В детстве он верил, что всё действительно было так. Что трёхлапый котёнок, какого они с мамой однажды спасли от жестоких подростков, хотевших заживо сжечь беспомощный слабеющий комочек, обладал магическими способностями. Умел путешествовать по мирам, одним голосом навевать счастье, лечить людей. Она говорила, что однажды котёнок вылечит и её: зверьку, потрепанному бездушными людьми, нужно только набраться сил. Утверждала даже, что, по причине дефектов, они с ним очень похожи: у котёнка нет лапы, а у неё — здорового сердца. Вот и дружба получалась крепкая, неразрывная
И в её исполнении все эти чудные истории, связанные с другими мирами, волшебными артефактами и говорящими животными-целителями, звучали действительно волшебно — даже недуги, которые она нередко упоминала в своих рассказах, наверное, чтобы самой немного верить, казались чем-то светлым и сказочным.
Мартин рассказывал всё более увлечённо, всё дальше углубляясь в воспоминания, словно снова оказываясь в моментах далёкого детства — в тех, где была она, та самая женщина, что наблюдала за ним теперь с фотографии.

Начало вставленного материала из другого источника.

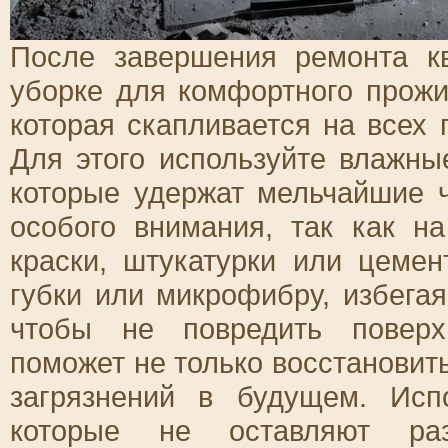
После завершения ремонта к
уборке для комфортного прожи
которая скапливается на всех 
Для этого используйте влажны
которые удержат мельчайшие ч
особого внимания, так как н
краски, штукатурки или цемен
губки или микрофибру, избега
чтобы не повредить поверх
поможет не только восстановить
загрязнений в будущем. Исп
которые не оставляют раз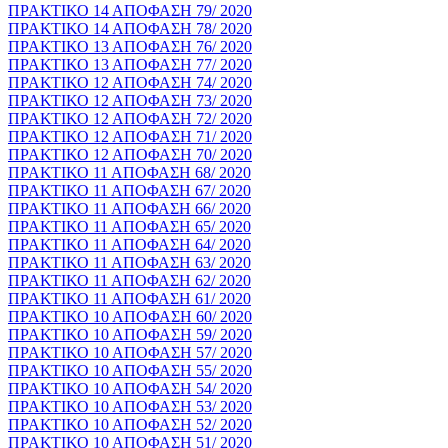
ΠΡΑΚΤΙΚΟ 14 ΑΠΟΦΑΣΗ 79/ 2020
ΠΡΑΚΤΙΚΟ 14 ΑΠΟΦΑΣΗ 78/ 2020
ΠΡΑΚΤΙΚΟ 13 ΑΠΟΦΑΣΗ 76/ 2020
ΠΡΑΚΤΙΚΟ 13 ΑΠΟΦΑΣΗ 77/ 2020
ΠΡΑΚΤΙΚΟ 12 ΑΠΟΦΑΣΗ 74/ 2020
ΠΡΑΚΤΙΚΟ 12 ΑΠΟΦΑΣΗ 73/ 2020
ΠΡΑΚΤΙΚΟ 12 ΑΠΟΦΑΣΗ 72/ 2020
ΠΡΑΚΤΙΚΟ 12 ΑΠΟΦΑΣΗ 71/ 2020
ΠΡΑΚΤΙΚΟ 12 ΑΠΟΦΑΣΗ 70/ 2020
ΠΡΑΚΤΙΚΟ 11 ΑΠΟΦΑΣΗ 68/ 2020
ΠΡΑΚΤΙΚΟ 11 ΑΠΟΦΑΣΗ 67/ 2020
ΠΡΑΚΤΙΚΟ 11 ΑΠΟΦΑΣΗ 66/ 2020
ΠΡΑΚΤΙΚΟ 11 ΑΠΟΦΑΣΗ 65/ 2020
ΠΡΑΚΤΙΚΟ 11 ΑΠΟΦΑΣΗ 64/ 2020
ΠΡΑΚΤΙΚΟ 11 ΑΠΟΦΑΣΗ 63/ 2020
ΠΡΑΚΤΙΚΟ 11 ΑΠΟΦΑΣΗ 62/ 2020
ΠΡΑΚΤΙΚΟ 11 ΑΠΟΦΑΣΗ 61/ 2020
ΠΡΑΚΤΙΚΟ 10 ΑΠΟΦΑΣΗ 60/ 2020
ΠΡΑΚΤΙΚΟ 10 ΑΠΟΦΑΣΗ 59/ 2020
ΠΡΑΚΤΙΚΟ 10 ΑΠΟΦΑΣΗ 57/ 2020
ΠΡΑΚΤΙΚΟ 10 ΑΠΟΦΑΣΗ 55/ 2020
ΠΡΑΚΤΙΚΟ 10 ΑΠΟΦΑΣΗ 54/ 2020
ΠΡΑΚΤΙΚΟ 10 ΑΠΟΦΑΣΗ 53/ 2020
ΠΡΑΚΤΙΚΟ 10 ΑΠΟΦΑΣΗ 52/ 2020
ΠΡΑΚΤΙΚΟ 10 ΑΠΟΦΑΣΗ 51/ 2020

— А этот чудо-котёнок ещё жив? — осторожно поинтересовалась Эмма, чуть улыбнувшись: на душе у неё внезапно стало легче, гораздо легче.
— Да, он живёт с моим отцом и его новой женой. Правда, он уже не котёнок, а старый кот, который безумно любит спать.
Девушка поморщилась: в её голову, обременённую тяжкими думами, закралась отвратительная мысль. «С его новой женой»… А ведь Томас тоже мог найти другую женщину, вновь жениться, навсегда забыв о Роуз, навеки оставив одну её личность в горьком прошлом. В любой день. В любой момент…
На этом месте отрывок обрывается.